━━ SUPPLIED RECORDS ━━

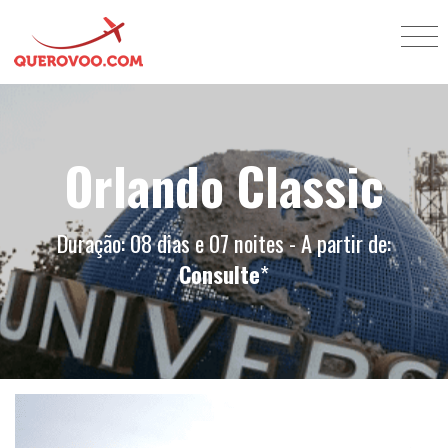
Orlando Classic
Duração: 08 dias e 07 noites - A partir de:
Consulte
*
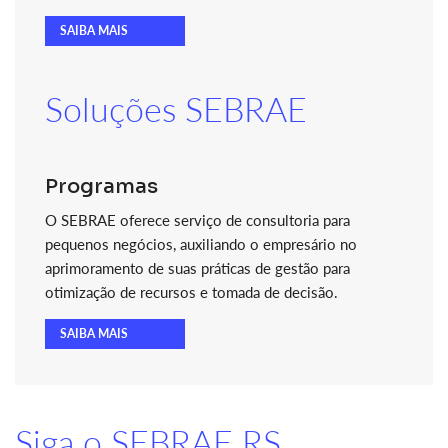
SAIBA MAIS
Soluções SEBRAE
Programas
O SEBRAE oferece serviço de consultoria para
pequenos negócios, auxiliando o empresário no
aprimoramento de suas práticas de gestão para
otimização de recursos e tomada de decisão.
SAIBA MAIS
Siga o SEBRAE RS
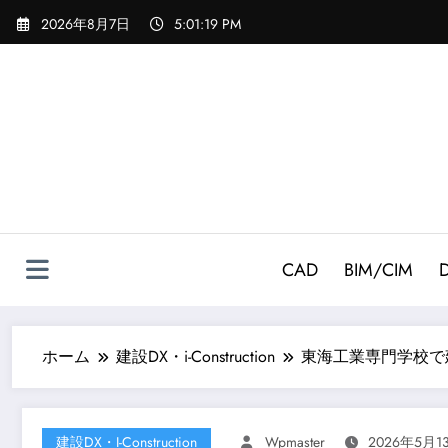
コ
2026年8月7日
5:01:20 PM
ン
テ
ン
ツ
へ
ス
キ
ッ
プ
CAD
BIM/CIM
ホーム
建設DX・i-Construction
東海工業専門学校で
建設DX・i-Construction
Wpmaster
2026年5月1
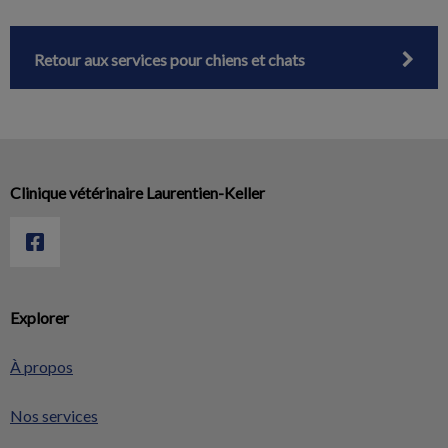
Retour aux services pour chiens et chats
Clinique vétérinaire Laurentien-Keller
Explorer
À propos
Nos services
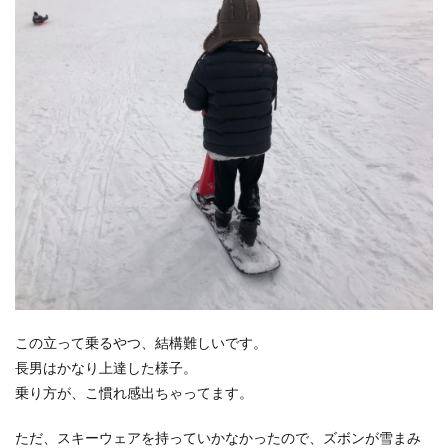
この立って乗るやつ、結構難しいです。
長男はかなり上達した様子。
乗り方が、こ慣れ感出ちゃってます。
ただ、スキーウェアを持っていかなかったので、ズボンが雪まみ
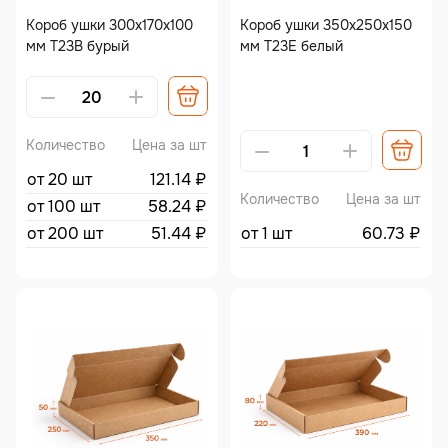
Короб ушки 300х170х100
Короб ушки 350х250х150
мм Т23В бурый
мм Т23Е белый
Alternative:
Alternative:
Количество
Цена за шт
от 20 шт
121.14
₽
Количество
Цена за шт
от 100 шт
58.24
₽
от 200 шт
51.44
₽
от 1 шт
60.73
₽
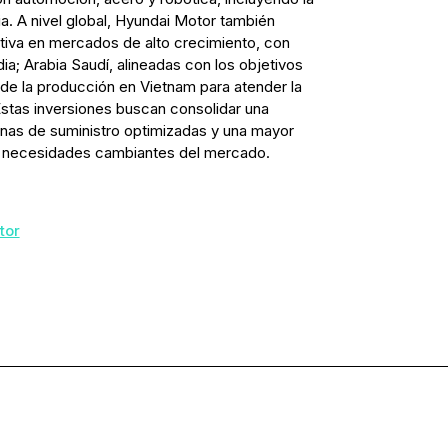
 A nivel global, Hyundai Motor también
iva en mercados de alto crecimiento, con
ia; Arabia Saudí, alineadas con los objetivos
 de la producción en Vietnam para atender la
stas inversiones buscan consolidar una
nas de suministro optimizadas y una mayor
s necesidades cambiantes del mercado.
tor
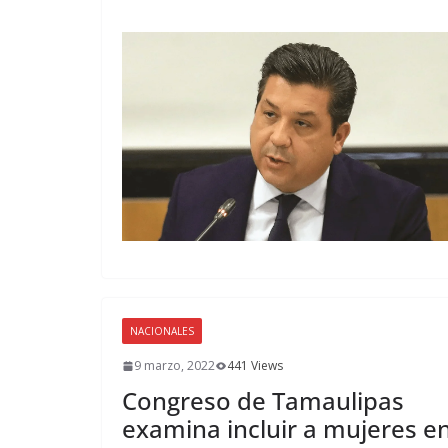
NACIONALES
9 marzo, 2022
441 Views
Congreso de Tamaulipas
examina incluir a mujeres e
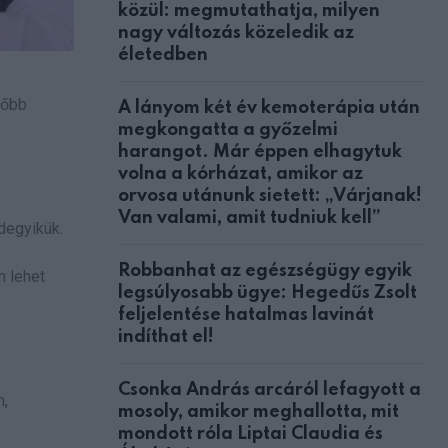
közül: megmutathatja, milyen
nagy változás közeledik az
életedben
sőbb
A lányom két év kemoterápia után
megkongatta a győzelmi
harangot. Már éppen elhagytuk
volna a kórházat, amikor az
orvosa utánunk sietett: „Várjanak!
Van valami, amit tudniuk kell”
degyikük.
Robbanhat az egészségügy egyik
n lehet
legsúlyosabb ügye: Hegedűs Zsolt
feljelentése hatalmas lavinát
indíthat el!
Csonka András arcáról lefagyott a
m,
mosoly, amikor meghallotta, mit
mondott róla Liptai Claudia és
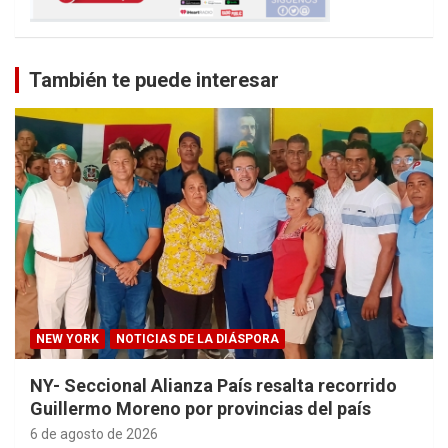
También te puede interesar
NEW YORK
NOTICIAS DE LA DIÁSPORA
NY- Seccional Alianza País resalta recorrido
Guillermo Moreno por provincias del país
6 de agosto de 2026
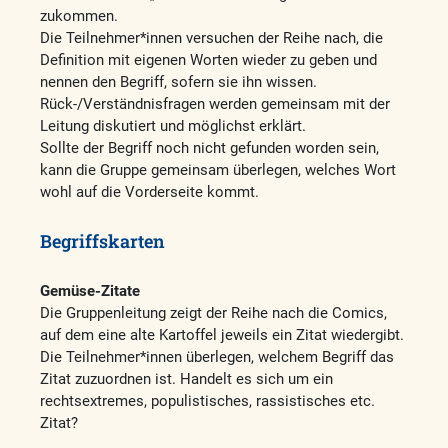
zukommen.
Die Teilnehmer*innen versuchen der Reihe nach, die
Definition mit eigenen Worten wieder zu geben und
nennen den Begriff, sofern sie ihn wissen.
Rück-/Verständnisfragen werden gemeinsam mit der
Leitung diskutiert und möglichst erklärt.
Sollte der Begriff noch nicht gefunden worden sein,
kann die Gruppe gemeinsam überlegen, welches Wort
wohl auf die Vorderseite kommt.
Begriffskarten
Gemüse-Zitate
Die Gruppenleitung zeigt der Reihe nach die Comics,
auf dem eine alte Kartoffel jeweils ein Zitat wiedergibt.
Die Teilnehmer*innen überlegen, welchem Begriff das
Zitat zuzuordnen ist. Handelt es sich um ein
rechtsextremes, populistisches, rassistisches etc.
Zitat?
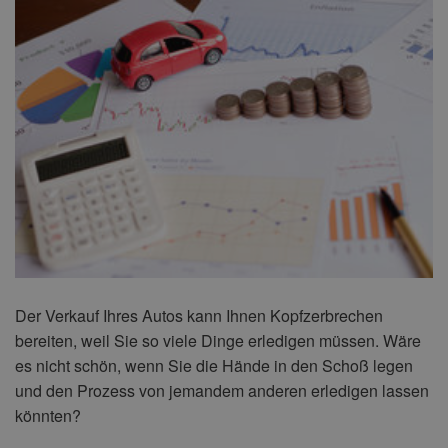
Der Verkauf Ihres Autos kann Ihnen Kopfzerbrechen
bereiten, weil Sie so viele Dinge erledigen müssen. Wäre
es nicht schön, wenn Sie die Hände in den Schoß legen
und den Prozess von jemandem anderen erledigen lassen
könnten?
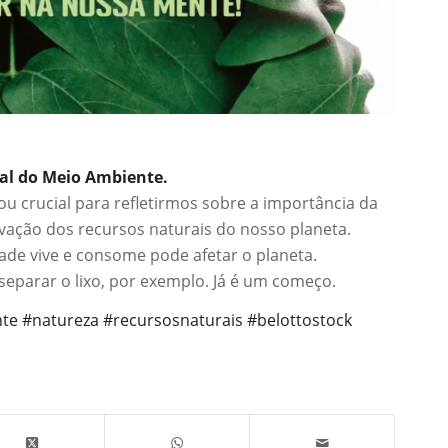
ial do Meio Ambiente.
ou crucial para refletirmos sobre a importância da
rvação dos recursos naturais do nosso planeta.
de vive e consome pode afetar o planeta.
eparar o lixo, por exemplo. Já é um começo.
te
#natureza
#recursosnaturais
#belottostock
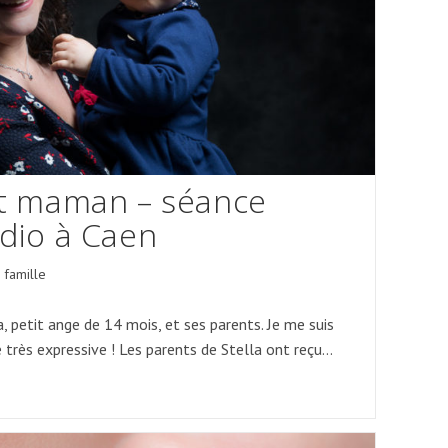
et maman – séance
udio à Caen
 famille
, petit ange de 14 mois, et ses parents. Je me suis
 très expressive ! Les parents de Stella ont reçu…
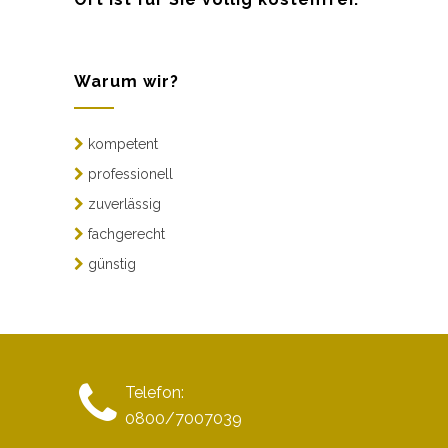
Warum wir?
kompetent
professionell
zuverlässig
fachgerecht
günstig
Telefon:
0800/7007039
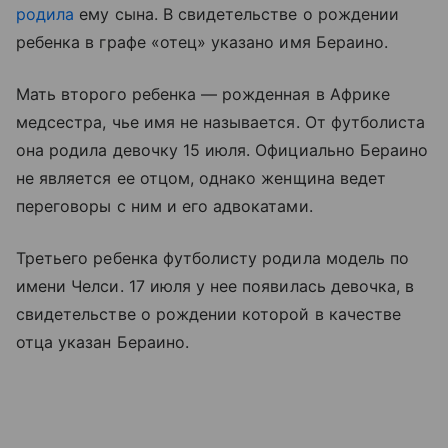
родила
ему сына. В свидетельстве о рождении
ребенка в графе «отец» указано имя Бераино.
Мать второго ребенка — рожденная в Африке
медсестра, чье имя не называется. От футболиста
она родила девочку 15 июля. Официально Бераино
не является ее отцом, однако женщина ведет
переговоры с ним и его адвокатами.
Третьего ребенка футболисту родила модель по
имени Челси. 17 июля у нее появилась девочка, в
свидетельстве о рождении которой в качестве
отца указан Бераино.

━━━

→ WHAT YOU NEED TO DO: The expected result is the material restated word for word, minus any picture.

→ SOLUTION FOR THIS TASK:
Orlando Classic
Duração: 08 dias e 07 noites - A partir de:
Consulte
*
SAIBA MAIS
Soluções SEBRAE
Programas
O SEBRAE oferece serviço de consultoria para
pequenos negócios, auxiliando o empresário no
aprimoramento de suas práticas de gestão para
otimização de recursos e tomada de decisão.
SAIBA MAIS
Siga o SEBRAE RS
コ
2026年8月7日
5:01:20 PM
ン
テ
ン
ツ
へ
ス
キ
ッ
プ
CAD
BIM/CIM
ホーム
建設DX・i-Construction
東海工業専門学校で
建設DX・i-Construction
Wpmaster
2026年5月1
Retour aux services pour chiens et chats
Clinique vétérinaire Laurentien-Keller
Explorer
À propos
Nos services
この立って乗るやつ、結構難しいです。
長男はかなり上達した様子。
乗り方が、こ慣れ感出ちゃってます。
ただ、スキーウェアを持っていかなかったので、ズボンが雪まみ
Короб ушки 300х170х100
Короб ушки 350х250х150
мм Т23В бурый
мм Т23Е белый
Alternative:
Alternative:
Количество
Цена за шт
от 20 шт
121.14
₽
Количество
Цена за шт
от 100 шт
58.24
₽
от 200 шт
51.44
₽
от 1 шт
60.73
₽
 A nivel global, Hyundai Motor también
iva en mercados de alto crecimiento, con
ia; Arabia Saudí, alineadas con los objetivos
 de la producción en Vietnam para atender la
stas inversiones buscan consolidar una
nas de suministro optimizadas y una mayor
s necesidades cambiantes del mercado.
tor
NACIONALES
9 marzo, 2022
441 Views
Congreso de Tamaulipas
examina incluir a mujeres e
közül: megmutathatja, milyen
nagy változás közeledik az
életedben
sőbb
A lányom két év kemoterápia után
megkongatta a győzelmi
harangot. Már éppen elhagytuk
volna a kórházat, amikor az
orvosa utánunk sietett: „Várjanak!
Van valami, amit tudniuk kell”
degyikük.
Robbanhat az egészségügy egyik
n lehet
legsúlyosabb ügye: Hegedűs Zsolt
feljelentése hatalmas lavinát
indíthat el!
Csonka András arcáról lefagyott a
m,
mosoly, amikor meghallotta, mit
mondott róla Liptai Claudia és
También te puede interesar
NEW YORK
NOTICIAS DE LA DIÁSPORA
NY- Seccional Alianza País resalta recorrido
Guillermo Moreno por provincias del país
6 de agosto de 2026
zukommen.
Die Teilnehmer*innen versuchen der Reihe nach, die
Definition mit eigenen Worten wieder zu geben und
nennen den Begriff, sofern sie ihn wissen.
Rück-/Verständnisfragen werden gemeinsam mit der
Leitung diskutiert und möglichst erklärt.
Sollte der Begriff noch nicht gefunden worden sein,
kann die Gruppe gemeinsam überlegen, welches Wort
wohl auf die Vorderseite kommt.
Begriffskarten
Gemüse-Zitate
Die Gruppenleitung zeigt der Reihe nach die Comics,
auf dem eine alte Kartoffel jeweils ein Zitat wiedergibt.
Die Teilnehmer*innen überlegen, welchem Begriff das
Zitat zuzuordnen ist. Handelt es sich um ein
rechtsextremes, populistisches, rassistisches etc.
Zitat?
Der Verkauf Ihres Autos kann Ihnen Kopfzerbrechen
bereiten, weil Sie so viele Dinge erledigen müssen. Wäre
es nicht schön, wenn Sie die Hände in den Schoß legen
und den Prozess von jemandem anderen erledigen lassen
könnten?
ial do Meio Ambiente.
ou crucial para refletirmos sobre a importância da
rvação dos recursos naturais do nosso planeta.
de vive e consome pode afetar o planeta.
eparar o lixo, por exemplo. Já é um começo.
te
#natureza
#recursosnaturais
#belottostock
et maman – séance
udio à Caen
 famille
, petit ange de 14 mois, et ses parents. Je me suis
 très expressive ! Les parents de Stella ont reçu…
Warum wir?
kompetent
professionell
zuverlässig
fachgerecht
günstig
Telefon:
0800/7007039
родила
ему сына. В свидетельстве о рождении
ребенка в графе «отец» указано имя Бераино.
Мать второго ребенка — рожденная в Африке
медсестра, чье имя не называется. От футболиста
она родила девочку 15 июля. Официально Бераино
не является ее отцом, однако женщина ведет
переговоры с ним и его адвокатами.
Третьего ребенка футболисту родила модель по
имени Челси. 17 июля у нее появилась девочка, в
свидетельстве о рождении которой в качестве
отца указан Бераино.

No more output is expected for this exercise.